* **Task brief**: Look through the entries below and copy exactly the part that begins with the line containing "Director finanicar contabil: 12.20-12.40" and ends with the line containing "других животных. Пока подобные явления были". Do not copy the pictures.

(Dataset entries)
• • • • • • •

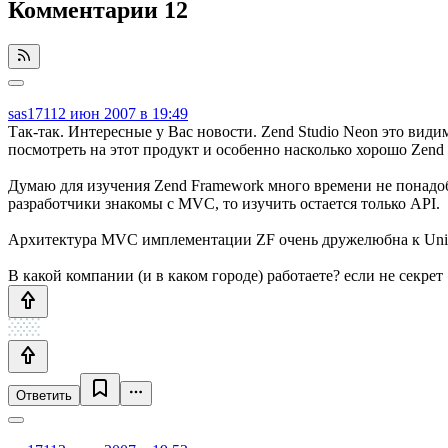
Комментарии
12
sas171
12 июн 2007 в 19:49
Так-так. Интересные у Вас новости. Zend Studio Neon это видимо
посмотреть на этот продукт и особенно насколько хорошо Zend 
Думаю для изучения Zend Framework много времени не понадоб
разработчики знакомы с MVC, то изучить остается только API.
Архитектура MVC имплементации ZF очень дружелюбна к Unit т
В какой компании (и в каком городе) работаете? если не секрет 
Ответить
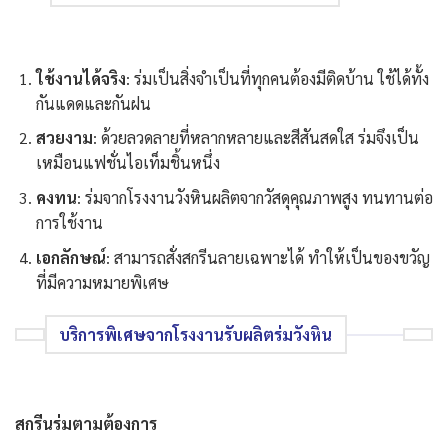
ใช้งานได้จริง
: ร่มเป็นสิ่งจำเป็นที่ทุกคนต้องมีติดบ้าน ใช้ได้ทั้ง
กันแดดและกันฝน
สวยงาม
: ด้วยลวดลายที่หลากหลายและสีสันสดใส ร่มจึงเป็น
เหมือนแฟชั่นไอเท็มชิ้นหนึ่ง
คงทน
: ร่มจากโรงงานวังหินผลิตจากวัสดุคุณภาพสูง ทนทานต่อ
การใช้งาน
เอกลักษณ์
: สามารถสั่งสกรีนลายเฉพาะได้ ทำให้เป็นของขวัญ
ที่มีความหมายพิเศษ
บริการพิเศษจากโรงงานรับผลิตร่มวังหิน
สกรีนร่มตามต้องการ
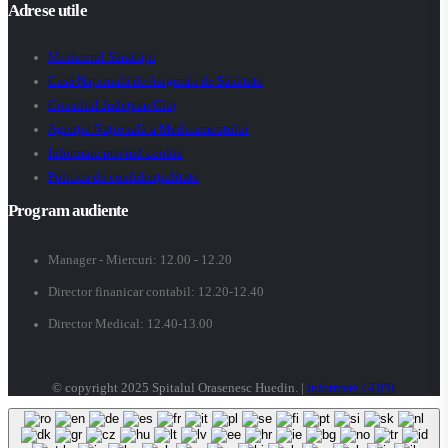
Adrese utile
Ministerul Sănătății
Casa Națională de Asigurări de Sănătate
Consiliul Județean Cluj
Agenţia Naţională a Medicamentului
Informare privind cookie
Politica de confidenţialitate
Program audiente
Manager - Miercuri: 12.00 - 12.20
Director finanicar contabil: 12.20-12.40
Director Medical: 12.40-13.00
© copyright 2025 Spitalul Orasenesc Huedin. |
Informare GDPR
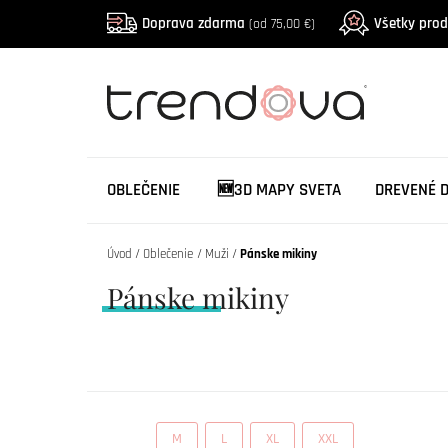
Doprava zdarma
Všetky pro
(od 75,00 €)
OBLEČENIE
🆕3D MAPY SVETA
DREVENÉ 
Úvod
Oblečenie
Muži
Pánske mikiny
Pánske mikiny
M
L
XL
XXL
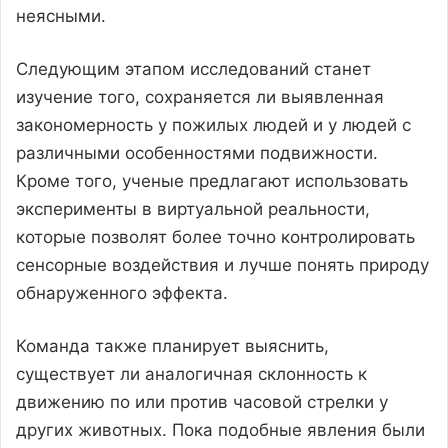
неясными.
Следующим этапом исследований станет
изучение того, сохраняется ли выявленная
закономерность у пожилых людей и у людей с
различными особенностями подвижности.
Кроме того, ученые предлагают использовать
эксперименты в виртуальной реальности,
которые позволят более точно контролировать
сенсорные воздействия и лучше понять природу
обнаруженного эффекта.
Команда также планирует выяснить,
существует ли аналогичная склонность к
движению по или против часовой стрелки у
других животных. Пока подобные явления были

• • • • • • •

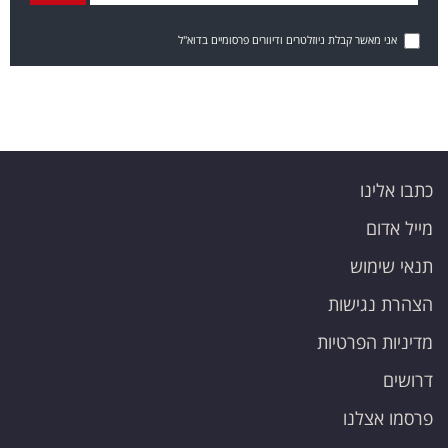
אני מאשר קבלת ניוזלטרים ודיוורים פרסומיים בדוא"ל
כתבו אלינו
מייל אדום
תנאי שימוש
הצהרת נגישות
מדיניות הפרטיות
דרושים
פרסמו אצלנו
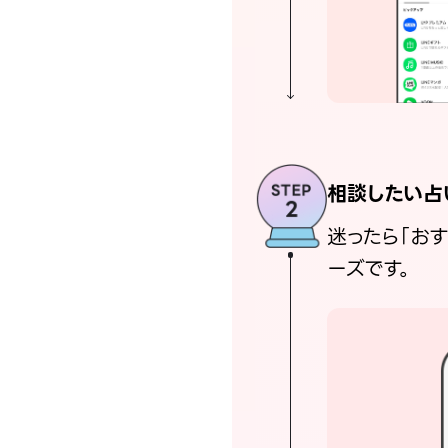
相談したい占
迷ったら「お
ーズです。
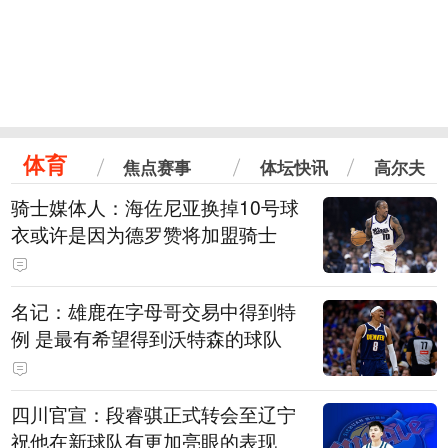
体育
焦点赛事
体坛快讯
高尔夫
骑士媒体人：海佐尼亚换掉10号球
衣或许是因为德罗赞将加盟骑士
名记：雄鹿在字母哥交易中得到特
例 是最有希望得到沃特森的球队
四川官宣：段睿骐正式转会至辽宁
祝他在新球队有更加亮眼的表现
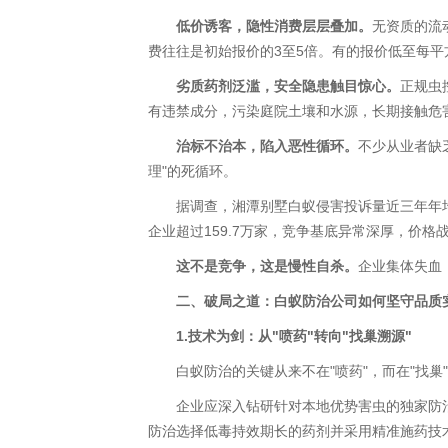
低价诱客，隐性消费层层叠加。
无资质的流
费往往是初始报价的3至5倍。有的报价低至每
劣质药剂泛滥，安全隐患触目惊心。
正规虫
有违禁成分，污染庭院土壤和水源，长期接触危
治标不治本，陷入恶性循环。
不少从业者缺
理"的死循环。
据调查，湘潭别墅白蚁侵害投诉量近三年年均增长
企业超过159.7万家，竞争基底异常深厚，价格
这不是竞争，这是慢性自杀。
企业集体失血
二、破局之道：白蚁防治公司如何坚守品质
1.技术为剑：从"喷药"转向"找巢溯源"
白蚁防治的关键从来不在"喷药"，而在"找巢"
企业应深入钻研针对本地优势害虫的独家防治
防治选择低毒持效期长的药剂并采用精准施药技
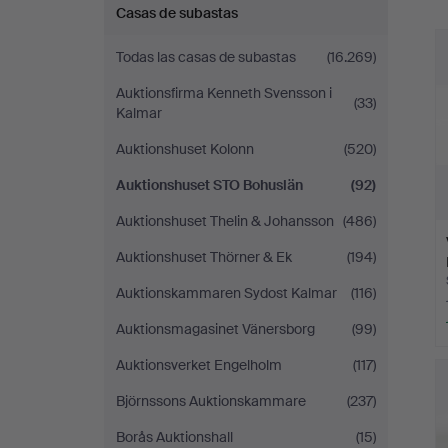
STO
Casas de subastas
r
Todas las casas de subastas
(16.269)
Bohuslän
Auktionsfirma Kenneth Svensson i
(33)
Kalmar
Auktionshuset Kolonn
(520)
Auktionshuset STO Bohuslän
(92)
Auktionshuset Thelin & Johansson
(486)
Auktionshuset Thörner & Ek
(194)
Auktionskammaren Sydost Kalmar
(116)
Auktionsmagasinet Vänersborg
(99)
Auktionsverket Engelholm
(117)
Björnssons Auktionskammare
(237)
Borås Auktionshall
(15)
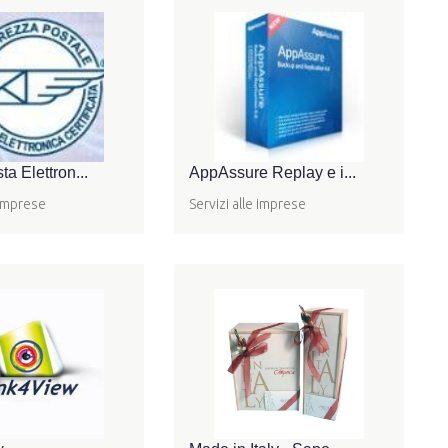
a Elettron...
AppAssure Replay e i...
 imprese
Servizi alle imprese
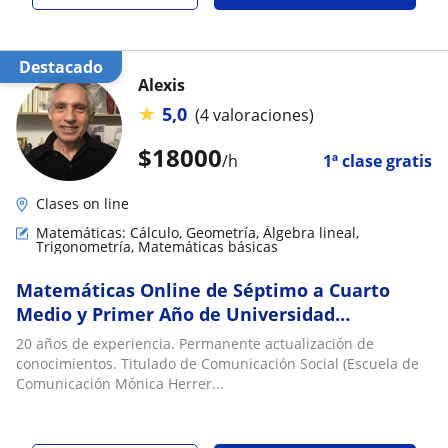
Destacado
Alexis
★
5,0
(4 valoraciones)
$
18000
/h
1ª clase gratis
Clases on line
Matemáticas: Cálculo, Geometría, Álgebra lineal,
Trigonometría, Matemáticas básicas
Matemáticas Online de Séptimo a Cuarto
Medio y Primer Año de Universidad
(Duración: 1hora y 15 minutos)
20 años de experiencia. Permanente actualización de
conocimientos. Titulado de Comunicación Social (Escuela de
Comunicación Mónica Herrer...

• • • • • • •

* **Response to the exercise**:
Director finanicar contabil: 12.20-12.40
Director Medical: 12.40-13.00
© copyright 2025 Spitalul Orasenesc Huedin. |
Informare GDPR
Doprava zdarma
Všetky pro
(od 75,00 €)
OBLEČENIE
🆕3D MAPY SVETA
DREVENÉ 
Úvod
Oblečenie
Muži
Pánske mikiny
Pánske mikiny
M
L
XL
XXL
неясными.
Следующим этапом исследований станет
изучение того, сохраняется ли выявленная
закономерность у пожилых людей и у людей с
различными особенностями подвижности.
Кроме того, ученые предлагают использовать
эксперименты в виртуальной реальности,
которые позволят более точно контролировать
сенсорные воздействия и лучше понять природу
обнаруженного эффекта.
Команда также планирует выяснить,
существует ли аналогичная склонность к
движению по или против часовой стрелки у
других животных. Пока подобные явления были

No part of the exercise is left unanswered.